3.2.3. Dueling Double DQN

In order to leverage the performance of DQN, which can effectively select the optimal action to charge multiple harvesters in a time-varying channel conditions, we redesign the structure of the deep neural network by using Dueling Double DQN. Doubling DQN is an advanced version of DQN which can prevent the overestimating problem appearing throughout the training [Reference Van Hasselt, Guez and Silver24]. Dueling Double DQN can efficiently solve the overestimating problem throughout the training process. In the same training epochs, Dueling Double DQN is proved to outperform the original DQN in learning efficiency.

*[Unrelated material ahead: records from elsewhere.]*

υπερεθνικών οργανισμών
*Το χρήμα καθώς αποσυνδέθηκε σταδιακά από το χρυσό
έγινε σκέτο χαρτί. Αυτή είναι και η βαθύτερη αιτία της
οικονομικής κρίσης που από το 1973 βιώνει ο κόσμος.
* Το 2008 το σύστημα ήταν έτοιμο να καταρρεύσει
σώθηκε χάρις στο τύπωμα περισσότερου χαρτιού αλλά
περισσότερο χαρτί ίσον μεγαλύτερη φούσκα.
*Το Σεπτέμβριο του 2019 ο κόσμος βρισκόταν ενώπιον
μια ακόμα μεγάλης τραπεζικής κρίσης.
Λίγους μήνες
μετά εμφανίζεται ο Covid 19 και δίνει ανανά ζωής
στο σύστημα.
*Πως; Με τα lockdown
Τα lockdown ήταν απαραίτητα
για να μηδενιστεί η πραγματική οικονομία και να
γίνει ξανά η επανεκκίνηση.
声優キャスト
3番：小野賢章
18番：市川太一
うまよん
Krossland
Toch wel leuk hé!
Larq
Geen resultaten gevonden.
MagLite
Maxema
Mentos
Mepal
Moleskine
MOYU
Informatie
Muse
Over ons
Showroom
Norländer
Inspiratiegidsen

In traditional DQN, as shown in equation (12), the target network target_net is designed to derive the cost function for a particular system state. Nevertheless, because we do not update the weight of the target network target_net in each training epoch, the training error will increase while training, hence prolonging the training procedure. In Doubling DQN, both the target network target_net and the evaluation network eval_net are used to calculate the cost functions. We use evaluation network eval_net to calculate the best action for system state s′.

(13)

\begin{matrix} y = w (s, a, s^{'}) + ϵ \max_{a^{'} \in A} Q_{e} (s^{'}, \underset{a \in A}{\arg} \max Q (s^{'}, a, θ), θ^{'}) . \end{matrix}

The latest research proves that the training error can be dramatically reduced using the Doubling DQN structure [Reference Van Hasselt, Guez and Silver24].

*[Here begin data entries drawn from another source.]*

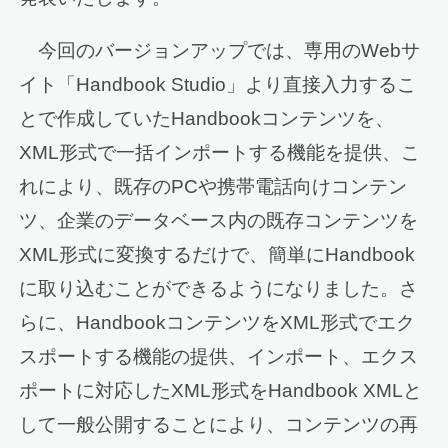
今回のバージョンアップでは、専用のWebサ
イト「Handbook Studio」より直接入力するこ
とで作成していたHandbookコンテンツを、
XML形式で一括インポートする機能を提供、こ
れにより、既存のPCや携帯電話向けコンテン
ツ、企業のデータベース内の既存コンテンツを
XML形式に変換するだけで、簡単にHandbook
に取り込むことができるようになりました。さ
らに、HandbookコンテンツをXML形式でエク
スポートする機能の提供、インポート、エクス
ポートに対応したXML形式をHandbook XMLと
して一般公開することにより、コンテンツの再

In traditional DQN, we only define the cost function Q value as the output of the deep neural network. The Dueling DQN is invented to speed up the convergence of the deep neural network by designing 2 individual streams of the output for the deep neural network. We use the output value $V (s, θ, β)$ to represent the first stream of the neural network. It denotes the cost function for a specific system state. We name the second stream of the output as advantage output $A (s^{'}, a, θ, α)$ , which is utilized to illustrate the advantage of using a specific action to a system state [Reference Wang, Schaul, Hessel, Van Hasselt, Lanctot and De Freitas25]. We define α and β as the parameters to correlate the output of two streams and the neural network. The cost function can be denoted as

(14)

\begin{matrix} Q (s, a, θ, α, β) = V (s, θ, β) + (A (s^{'}, a, θ, α) - \frac{1}{(A)} \sum_{a^{'}} A (s^{'}, a, θ, α)) . \end{matrix}

The latest research proves that Dueling DQN can speeds up the training procedure by efficiently annihilating the additional freedom while training the deep neural network [Reference Wang, Schaul, Hessel, Van Hasselt, Lanctot and De Freitas25].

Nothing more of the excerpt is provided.